Feeder Road to the A421 - Bedfordshire
Leca® LWA selected for award winning embankment design
Leca® LWA is a key constituent in a unique embankment constructed using discarded tyres that has won the prestigious Fleming Award for excellence for the Balfour Beatty/Scott Wilson (now URS Scott Wilson) geotechnical team.
Leca® LWA has been used for regulating layers between the layers of tyre bales and also for the shallow sections of the embankment where tyre bales could not be used. The embankment carries a realigned side road to the A421 in Bedfordshire. This is the first time that tyre bales have been used to form an embankment on a public road in the UK. They have been used previously for subgrade improvement and flood defence bunds. Tyre bales are formed by lacing together about 100 used tyres which are then compressed and tied with wire. Simply placed into position, the spaces between the tyres are then filled with Leca® LWA by mechanical shovel which also tracks across the material to ensure optimum compaction.
Leca® LWA is a totally natural product. It is lightweight expanded clay formed by heating and firing natural glacial clay in a rotary kiln at temperatures up to 1150°C. This process transforms the clay into lightweight ceramic granules with a hard ceramic shell and porous core. The material is extremely light with a dry bulk density of just 0.3 tonnes per cubic metre. Leca® LWA has excellent insulation properties, is free draining, fire resistant, frost resistant and chemically inert with no hazardous properties. Used as a lightweight aggregate fill in many civil engineering applications Leca® LWA reduces the weight on weak substrates and against retaining structures can reduce the weight-loading by 75% over traditional fill. Leca® LWA eliminates expensive settlement delays, is easily handled and quickly installed. Leca® LWA is delivered to site in bulk in walking-floor trailers that remove the risk of unstable tippers on uneven surfaces.

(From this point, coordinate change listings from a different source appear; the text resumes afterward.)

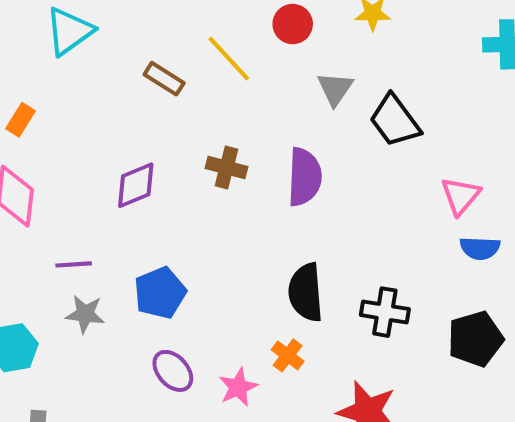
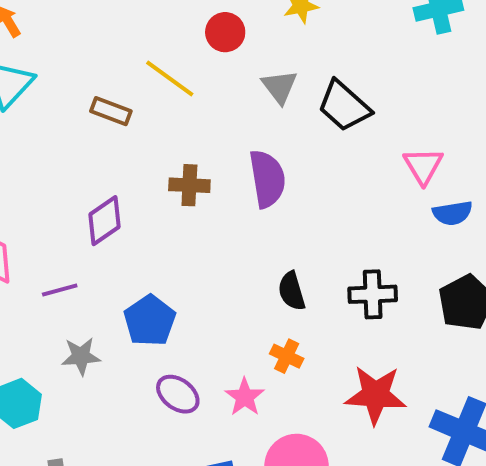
purple line: (74, 264) -> (60, 290), moved
black semicircle: (306, 292) -> (292, 291), size x0.7

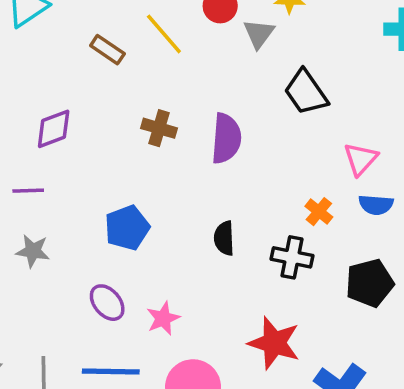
gray triangle: (280, 87) -> (259, 34), moved
purple diamond: (105, 221) -> (54, 129), moved
blue pentagon: (150, 321) -> (127, 228), moved
orange cross: (287, 356) -> (319, 212), moved

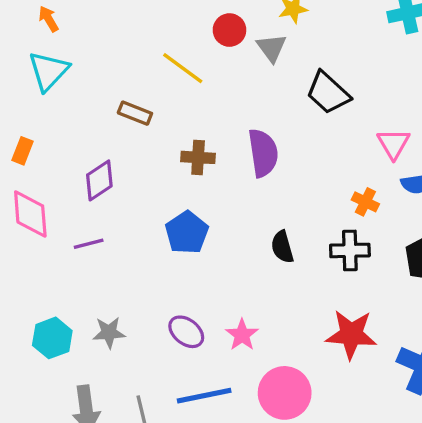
brown rectangle: (107, 50) -> (135, 113), moved
blue pentagon: (127, 228) -> (187, 233), moved
gray star: (33, 251) -> (109, 332), moved

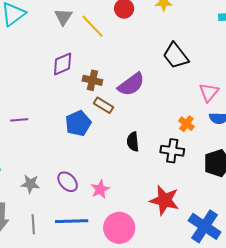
gray triangle: (272, 48) -> (63, 17), moved
brown rectangle: (135, 113) -> (104, 105), moved
purple semicircle: (263, 153) -> (131, 84), turned 52
purple diamond: (99, 180) -> (63, 64), moved
gray star: (109, 332) -> (30, 184), moved

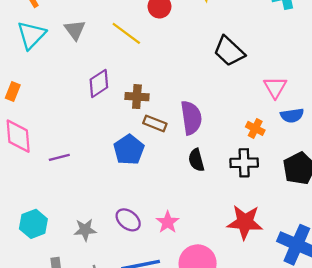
gray triangle: (63, 17) -> (75, 30), moved
purple semicircle: (131, 84) -> (191, 118), moved, turned -52

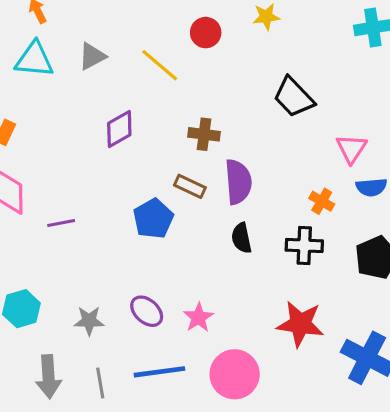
gray triangle: (75, 30) -> (92, 56), turned 35
cyan triangle: (31, 35) -> (34, 60), turned 48
brown cross: (137, 97) -> (204, 134), moved

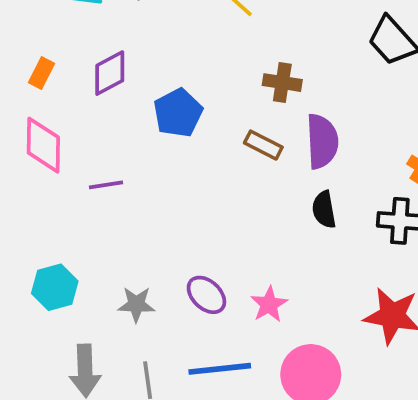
purple diamond: (119, 129) -> (110, 73), moved
blue pentagon: (153, 219) -> (178, 113), moved

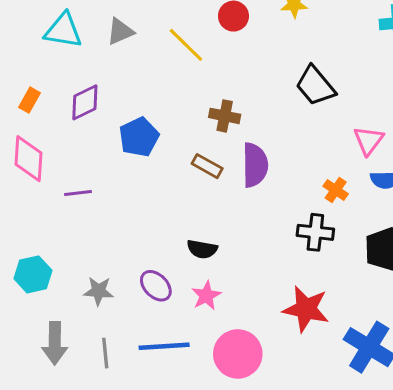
black semicircle: (324, 210) -> (202, 249), moved, turned -72

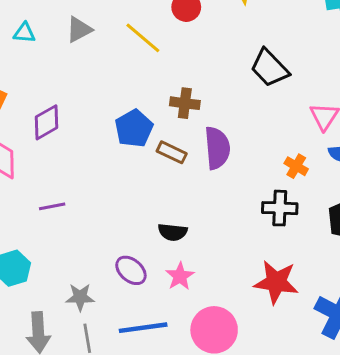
cyan triangle: (63, 31) -> (24, 33), size x0.6
purple diamond: (85, 102) -> (46, 122), moved
blue pentagon: (139, 137) -> (134, 128), moved
purple line: (78, 193) -> (52, 206), moved
gray star: (99, 291) -> (80, 297), moved

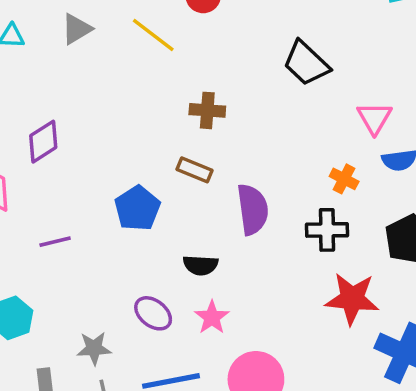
blue pentagon: (134, 128) -> (137, 208), moved
purple semicircle: (217, 148) -> (253, 209), moved
red star: (276, 282) -> (352, 299), moved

The Highways Agency awarded the Early Contractor Involvement contract to the A421 improvement scheme in Bedford to Balfour Beatty Major Civil Engineering and their designer URS/Scott Wilson in November 2005. Further cost analysis of the initial design indicated that tyre bales would provide a substantial cost saving and approximately 350,000 tyres were used in the four layers of bales used within the embankment. Over 11,000m³ of Leca® LWA was required to complete this technically advanced, award-winning geotechnical design.

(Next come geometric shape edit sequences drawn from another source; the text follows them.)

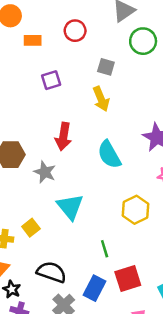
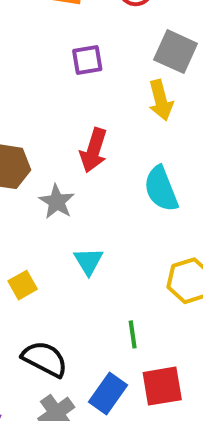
gray square: (106, 67) -> (176, 52), size x1.5
cyan triangle: (70, 207) -> (88, 261), size x0.7

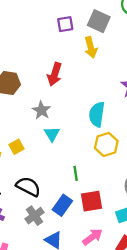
purple square: (87, 60) -> (65, 24), moved
cyan semicircle: (161, 189) -> (97, 114), moved, turned 30
gray star: (57, 202) -> (41, 110), moved

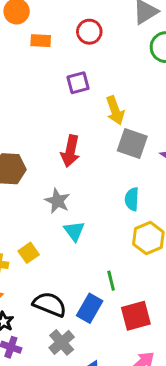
gray square: (99, 21) -> (132, 143), moved
cyan semicircle: (97, 114) -> (132, 199), size x0.7
blue rectangle: (62, 205) -> (90, 308), moved

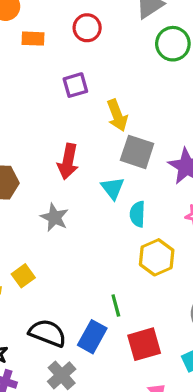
cyan triangle: (74, 231) -> (113, 188), moved

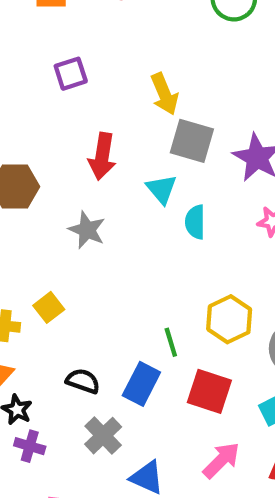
purple square: (75, 85) -> (71, 74), moved
yellow hexagon: (157, 257) -> (229, 319), moved
black semicircle: (48, 333) -> (83, 381), size x0.7
red square: (144, 344) -> (209, 391), turned 36

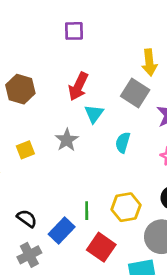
yellow arrow: (164, 94) -> (149, 62), moved
cyan triangle: (162, 189) -> (94, 114), moved
gray star: (87, 230) -> (67, 140), moved
yellow square: (49, 307) -> (25, 150), moved

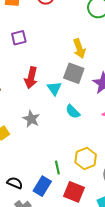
cyan triangle: (94, 114) -> (54, 88), moved
cyan semicircle: (123, 142) -> (73, 112), turned -49

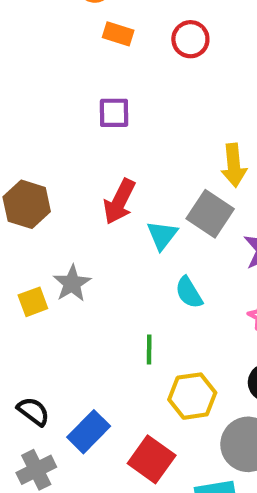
gray star: (31, 119) -> (72, 283), moved
green line: (57, 167) -> (149, 350), moved

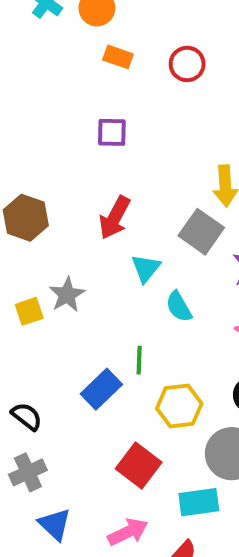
cyan triangle: (162, 235) -> (146, 268), moved
blue rectangle: (89, 432) -> (101, 389), moved

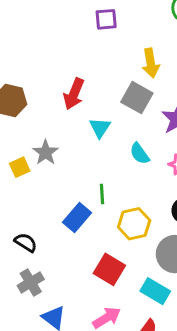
purple square: (112, 132) -> (106, 19), moved
cyan semicircle: (179, 307) -> (140, 154), moved
cyan rectangle: (199, 502) -> (155, 291), turned 44

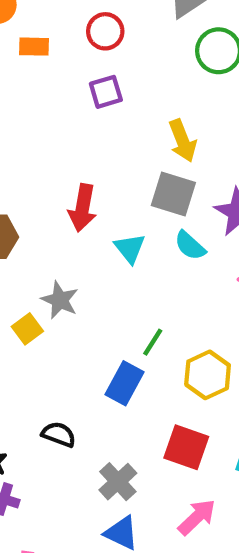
cyan semicircle: (140, 154) -> (190, 246), moved
green line: (102, 194) -> (153, 342), turned 48
gray cross: (31, 282) -> (118, 482), moved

Phil Clifton, Balfour Beatty’s project director, emphasises the sustainability of the used tyre application: “Road building can offer a substantial capacity for the inclusion of used tyres, removing them from incineration or shredding, which are both expensive disposal methods. Coupled with the drainage and stability attributes of Leca® LWA this is now a proven and recognised construction application. We are very proud to have won the Fleming Award, instituted by Cementation Skanska, which recognises our excellence in design and construction innovation.”